_Task instructions_:
The reply must consist of one number: how many lines of the data include the word "Серия".

_Source data_:
★ ★ ★ ★ ★

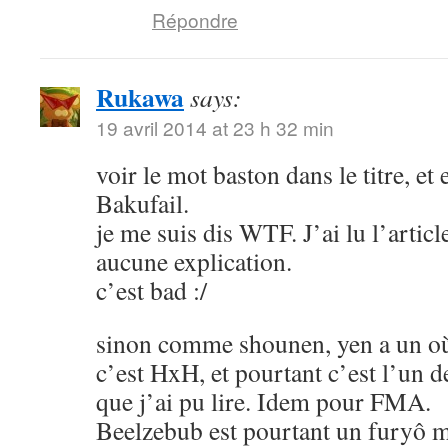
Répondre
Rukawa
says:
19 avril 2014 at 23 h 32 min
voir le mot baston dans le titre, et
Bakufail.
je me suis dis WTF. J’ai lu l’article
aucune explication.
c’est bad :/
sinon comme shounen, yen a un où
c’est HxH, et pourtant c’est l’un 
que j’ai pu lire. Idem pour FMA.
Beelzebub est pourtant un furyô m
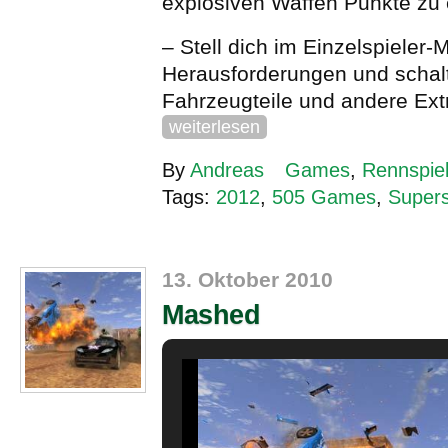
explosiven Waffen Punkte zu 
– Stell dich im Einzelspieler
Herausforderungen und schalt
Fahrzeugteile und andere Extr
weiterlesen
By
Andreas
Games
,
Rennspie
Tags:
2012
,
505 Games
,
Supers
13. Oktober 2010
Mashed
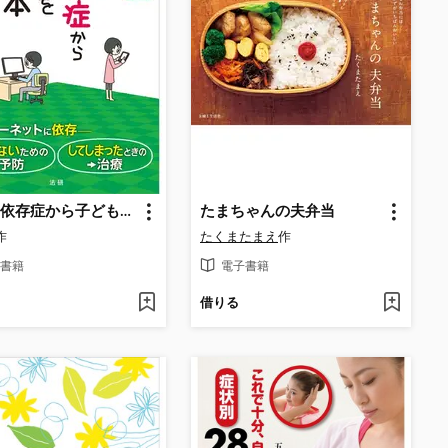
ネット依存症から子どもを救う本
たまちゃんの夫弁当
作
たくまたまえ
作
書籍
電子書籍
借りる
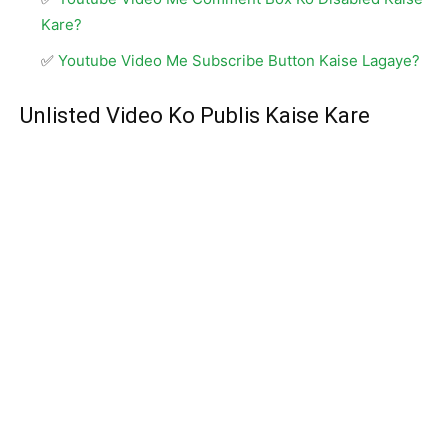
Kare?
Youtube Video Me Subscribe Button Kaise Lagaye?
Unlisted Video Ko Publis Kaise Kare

★ ★ ★ ★ ★

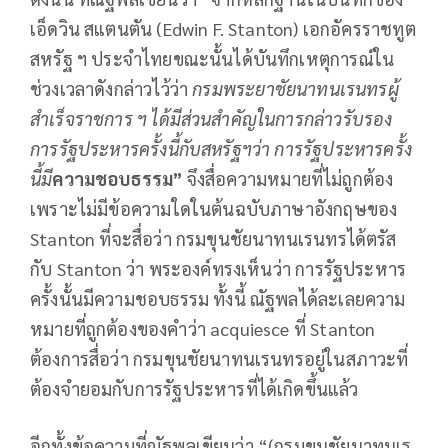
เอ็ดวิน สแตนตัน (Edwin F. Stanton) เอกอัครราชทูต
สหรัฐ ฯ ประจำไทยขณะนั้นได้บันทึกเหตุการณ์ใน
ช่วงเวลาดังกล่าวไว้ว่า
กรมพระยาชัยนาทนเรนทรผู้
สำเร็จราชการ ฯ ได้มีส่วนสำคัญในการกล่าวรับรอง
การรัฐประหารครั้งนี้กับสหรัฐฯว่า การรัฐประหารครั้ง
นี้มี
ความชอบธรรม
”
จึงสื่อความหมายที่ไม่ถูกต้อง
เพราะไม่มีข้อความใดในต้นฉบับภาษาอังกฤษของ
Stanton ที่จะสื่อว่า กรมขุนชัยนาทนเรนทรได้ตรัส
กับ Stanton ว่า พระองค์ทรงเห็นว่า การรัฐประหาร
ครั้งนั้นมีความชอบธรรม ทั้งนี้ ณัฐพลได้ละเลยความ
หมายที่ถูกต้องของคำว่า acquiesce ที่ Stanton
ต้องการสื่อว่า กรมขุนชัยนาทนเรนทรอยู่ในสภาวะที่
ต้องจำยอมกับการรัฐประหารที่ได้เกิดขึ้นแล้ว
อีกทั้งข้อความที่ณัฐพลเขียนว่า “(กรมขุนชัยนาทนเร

★ ★ ★ ★ ★

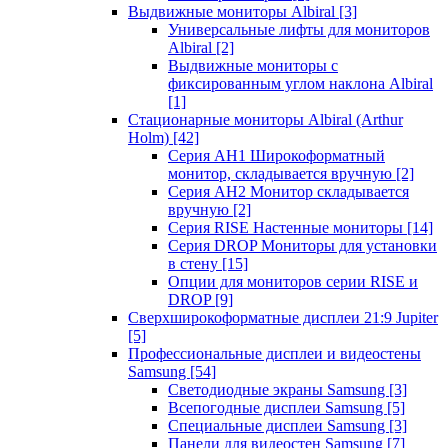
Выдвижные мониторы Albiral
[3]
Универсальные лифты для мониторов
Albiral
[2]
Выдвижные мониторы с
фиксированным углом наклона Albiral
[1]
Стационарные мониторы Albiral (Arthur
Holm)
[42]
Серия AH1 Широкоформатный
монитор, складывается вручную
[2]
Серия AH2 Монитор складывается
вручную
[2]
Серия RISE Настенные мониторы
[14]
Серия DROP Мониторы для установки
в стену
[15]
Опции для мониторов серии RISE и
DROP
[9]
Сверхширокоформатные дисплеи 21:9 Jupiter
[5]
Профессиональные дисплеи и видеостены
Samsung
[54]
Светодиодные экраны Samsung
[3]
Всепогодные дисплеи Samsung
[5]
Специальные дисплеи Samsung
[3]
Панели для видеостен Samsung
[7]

★ ★ ★ ★ ★

_Output of the exercise_:
4